I think you're 100% right. There just too much profit incentive on the table. With AI continuing to cash strap companies, the best way to cover some of that debt is by finding other revenue streams. Microsoft already has cost models in place for virtual machines, and dummy hardware specifically for accessing VMs in the cloud. Extrapolate that out as the more "affordable" option ($200 entry free for an HDMI dock with a WiFi card and 32MiB of onboard storage for credential storage) and it becomes very appealing to most people just on the convenience proposition. Then Microsoft data mines the info stored by users to sell for advertising, and suddenly Microsoft isn't in debt, it's profitable again.

[–] victorz@lemmy.world 4 points 1 week ago

I'm having a hard time seeing this but time will tell.

[–] mrmaplebar@fedia.io 17 points 1 week ago (5 children)

I'm surprised the drop is not a lot bigger... Who in their right mind would buy a PC right now unless they had absolutely no choice?

What'll get really bad is when the hardware OEMs become insolvent due to high prices killing consumer demand for their products, and then we are left with few to no options for PC parts.

If nothing else, this could spell the end of the modular ATX/ITX PC.

[–] brucethemoose@lemmy.world 5 points 1 week ago* (last edited 1 week ago)

Most consumers don't research purchases a ton, much less have any idea what's going on in the hardware market. They wander around Best Buy or the first two pages of Amazon search, and buy.

And then you have businesses who are just gonna procure stuff they have to have anyway.

...I would have liked to see data more split by segment and form factor, though.

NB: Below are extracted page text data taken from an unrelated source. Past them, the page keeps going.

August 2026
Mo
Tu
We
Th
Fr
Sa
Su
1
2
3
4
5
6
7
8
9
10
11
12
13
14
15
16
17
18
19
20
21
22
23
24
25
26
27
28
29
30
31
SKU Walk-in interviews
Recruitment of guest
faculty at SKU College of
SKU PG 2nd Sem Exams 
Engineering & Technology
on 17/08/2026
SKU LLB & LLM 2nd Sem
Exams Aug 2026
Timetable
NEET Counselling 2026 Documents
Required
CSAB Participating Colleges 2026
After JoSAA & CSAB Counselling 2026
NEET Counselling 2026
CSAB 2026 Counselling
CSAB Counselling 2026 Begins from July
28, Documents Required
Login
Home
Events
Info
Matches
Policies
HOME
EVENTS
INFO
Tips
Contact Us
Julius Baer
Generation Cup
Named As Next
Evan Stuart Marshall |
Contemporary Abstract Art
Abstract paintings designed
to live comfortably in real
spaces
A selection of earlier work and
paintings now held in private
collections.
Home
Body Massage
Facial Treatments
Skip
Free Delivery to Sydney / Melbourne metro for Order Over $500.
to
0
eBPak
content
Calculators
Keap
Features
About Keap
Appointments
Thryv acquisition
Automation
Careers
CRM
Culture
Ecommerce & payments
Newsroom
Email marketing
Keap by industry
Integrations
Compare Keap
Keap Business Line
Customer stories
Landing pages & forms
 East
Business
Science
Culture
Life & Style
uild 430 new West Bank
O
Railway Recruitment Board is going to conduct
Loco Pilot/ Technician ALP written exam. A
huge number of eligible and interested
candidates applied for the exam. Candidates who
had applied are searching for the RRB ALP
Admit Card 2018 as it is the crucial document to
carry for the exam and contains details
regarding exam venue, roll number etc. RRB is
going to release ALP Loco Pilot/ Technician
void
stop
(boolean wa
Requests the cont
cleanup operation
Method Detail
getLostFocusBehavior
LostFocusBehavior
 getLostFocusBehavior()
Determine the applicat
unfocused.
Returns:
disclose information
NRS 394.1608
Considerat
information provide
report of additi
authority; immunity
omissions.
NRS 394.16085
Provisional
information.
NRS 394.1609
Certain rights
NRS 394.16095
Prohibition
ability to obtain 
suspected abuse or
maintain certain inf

[–] GammaGames@beehaw.org 2 points 1 week ago

DDR4 is still relatively addordable right now and works fine for gaming

[–] kbobabob@lemmy.dbzer0.com 1 points 1 week ago

Good news, you can rent your PC in the cloud!

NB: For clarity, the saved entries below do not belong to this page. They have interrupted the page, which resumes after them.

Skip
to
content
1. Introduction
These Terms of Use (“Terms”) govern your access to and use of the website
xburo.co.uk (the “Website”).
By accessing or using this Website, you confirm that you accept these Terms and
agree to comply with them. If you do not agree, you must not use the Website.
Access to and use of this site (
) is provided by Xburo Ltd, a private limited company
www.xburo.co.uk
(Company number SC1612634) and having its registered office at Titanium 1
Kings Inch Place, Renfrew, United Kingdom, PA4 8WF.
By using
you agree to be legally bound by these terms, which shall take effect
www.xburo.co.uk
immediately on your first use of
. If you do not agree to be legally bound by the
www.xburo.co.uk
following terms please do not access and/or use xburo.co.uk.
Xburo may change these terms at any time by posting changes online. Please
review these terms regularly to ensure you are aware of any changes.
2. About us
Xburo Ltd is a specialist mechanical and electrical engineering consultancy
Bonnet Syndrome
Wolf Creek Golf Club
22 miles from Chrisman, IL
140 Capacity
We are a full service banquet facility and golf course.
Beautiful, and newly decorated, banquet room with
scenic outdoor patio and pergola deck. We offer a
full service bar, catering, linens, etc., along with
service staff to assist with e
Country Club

What'll get really bad is when the hardware OEMs become insolvent due to high prices killing consumer demand for their products, and then we are left with few to no options for PC parts.

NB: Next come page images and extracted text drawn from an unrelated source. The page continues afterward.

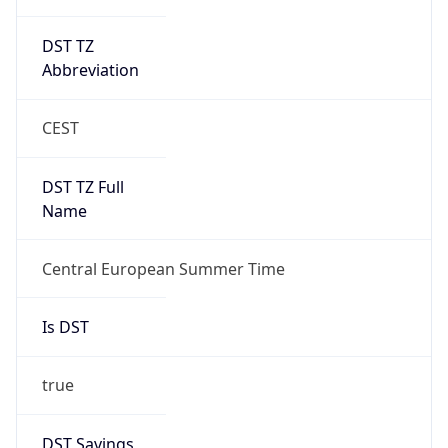
DST TZ
Abbreviation
CEST
DST TZ Full
Name
Central European Summer Time
Is DST
true
DST Savings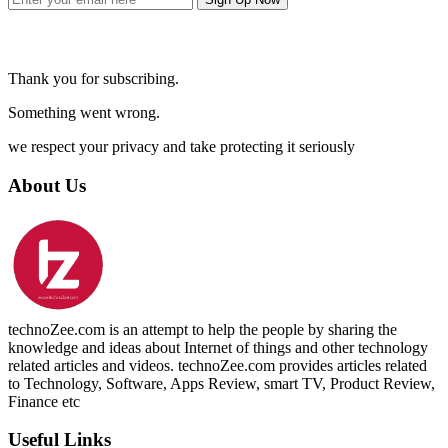
Thank you for subscribing.
Something went wrong.
we respect your privacy and take protecting it seriously
About Us
technoZee.com is an attempt to help the people by sharing the
knowledge and ideas about Internet of things and other technology
related articles and videos. technoZee.com provides articles related
to Technology, Software, Apps Review, smart TV, Product Review,
Finance etc
Useful Links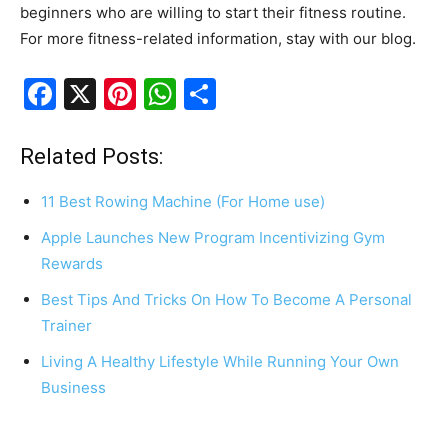
beginners who are willing to start their fitness routine.
For more fitness-related information, stay with our blog.
F
X
Pi
W
S
a
nt
h
h
c
er
at
ar
Related Posts:
e
e
s
e
11 Best Rowing Machine (For Home use)
b
st
A
Apple Launches New Program Incentivizing Gym
o
p
Rewards
o
p
Best Tips And Tricks On How To Become A Personal
k
Trainer
Living A Healthy Lifestyle While Running Your Own
Business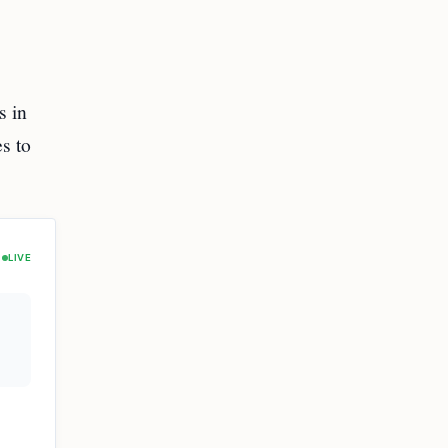
s in
s to
LIVE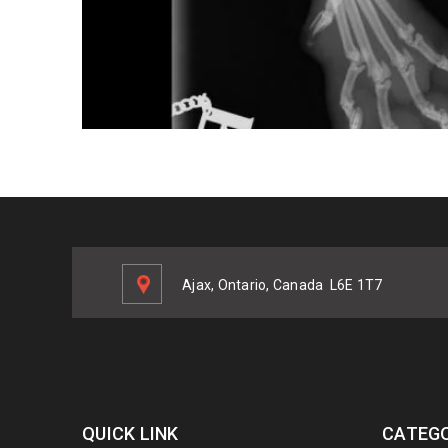
Ajax, Ontario, Canada
L6E 1T7
QUICK LINK
CATEGO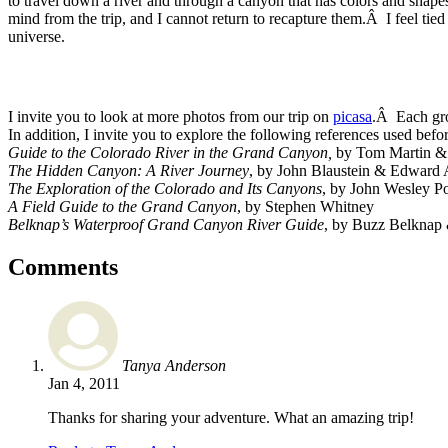
to travel down a river and through a canyon that has colors and shap
mind from the trip, and I cannot return to recapture them.Â I feel tie
universe.
I invite you to look at more photos from our trip on
picasa
.Â Each gr
In addition, I invite you to explore the following references used befor
Guide to the Colorado River in the Grand Canyon,
by Tom Martin &
The Hidden Canyon: A River Journey
, by John Blaustein & Edward
The Exploration of the Colorado and Its Canyons
, by John Wesley P
A Field Guide to the Grand Canyon
, by Stephen Whitney
Belknap’s Waterproof Grand Canyon River Guide
, by Buzz Belknap
Comments
Tanya Anderson
Jan 4, 2011
Thanks for sharing your adventure. What an amazing trip!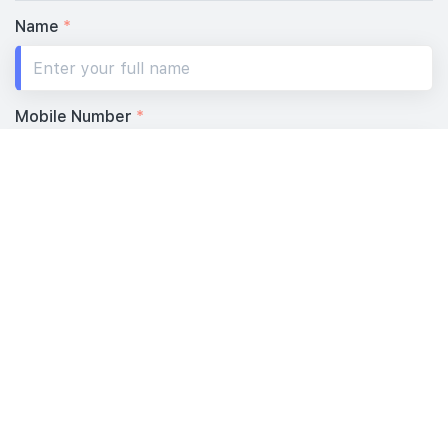
Name
*
Mobile Number
*
Your Email
*
Message
*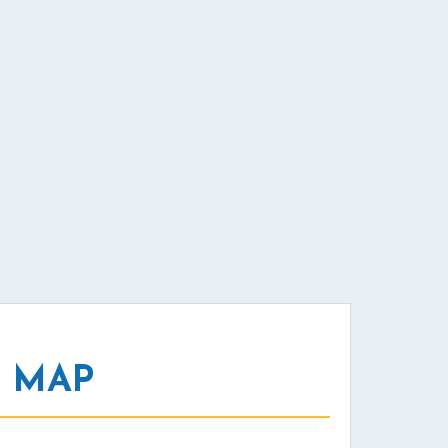
L MAP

They're certainly on their way. The Raspberry Pi foundation, and many clones give me hope for a future for personal "hobby" computing, at least.

[–] Eternal192@anarchist.nexus 15 points 1 week ago (1 children)

I currently have an ok PC and when it inevitably breaks i'll buy one of those old handhelds and play Tetris.

I won't pay 1 cent to those bastards to play on their servers, they can die and eat shit in hell.

Bezos already showed what will happen with Luna and the other assholes will do the same if you are stupid enough to fall for that scam.

[–] chocrates@piefed.world 2 points 1 week ago (1 children)

You can build a streaming box. My gaming pc is a vm with a dedicated GPU that I stream to my laptop.

[–] Eternal192@anarchist.nexus 4 points 1 week ago (1 children)

That sounds like an idea but will we be able to afford the parts to build one?

[–] chocrates@piefed.world 1 points 1 week ago

Ram has doubled I think. Gpus are probably close. It's a nightmare

[–] HexesofVexes@lemmy.world 9 points 1 week ago

AHH, so that's how the rich get ultra-tech while everyone scraps old machines for parts!

I wondered how we'd take that step to cyberpunk dystopia.

[–] Gerudo@lemmy.zip 7 points 1 week ago

7% so far....

These prices staying high will eat into people replacing old machines as the years go on. There will be PC manufacturers closing up shop before this situation even thinks about getting better.

[–] victorz@lemmy.world 4 points 1 week ago

Perfect for when it'll be time for me to upgrade, as I got a new system in 2025.

[–] rursta@retrolemmy.com 3 points 1 week ago* (last edited 1 week ago)

🤣 Gabe now has three more years to make fab

[–] 4grams@awful.systems 2 points 1 week ago* (last edited 1 week ago)

I’m convinced this is all to normalize keeping your data in the cloud and other 3rd party hands. It’s hr decline of the PC market, the fact that games, movies and music no longer come on media you own, instead is now just a license to use the content..

This is all part of the strategy of ensuring we do not own our data. They want all storage of all the data to be something we have to pay to access. They want to control everything, and make access to it a subscription.